When you set down the entries, keep every word exactly as it is but drop the pictures.

Transcribed page contents —
______

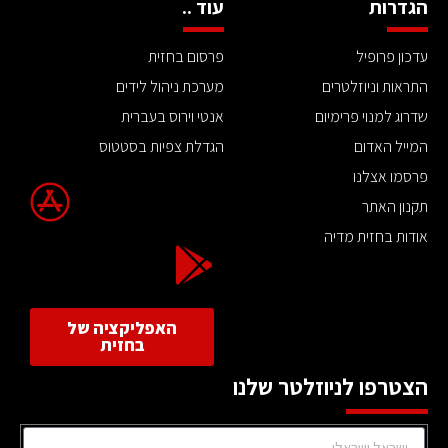
הגדרות
עוד ..
עדכון פרופיל
פרסום בחזית
התראות וניוזלטרים
מערכת ניהול לידים
שדרוג למנוי פרימיום
אנטי וירוס בעברית
המייל האדום
הגדלת צפיות בסטטוס
פרסמו אצלנו
תקנון האתר
אודות בחזית מדיה
האפליקציה של
בחזית
הצטרפו לניוזלטר שלנו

______

EXERCISE RESPONSE —
הגדרות
עוד ..
עדכון פרופיל
פרסום בחזית
התראות וניוזלטרים
מערכת ניהול לידים
שדרוג למנוי פרימיום
אנטי וירוס בעברית
המייל האדום
הגדלת צפיות בסטטוס
פרסמו אצלנו
תקנון האתר
אודות בחזית מדיה
האפליקציה של
בחזית
הצטרפו לניוזלטר שלנו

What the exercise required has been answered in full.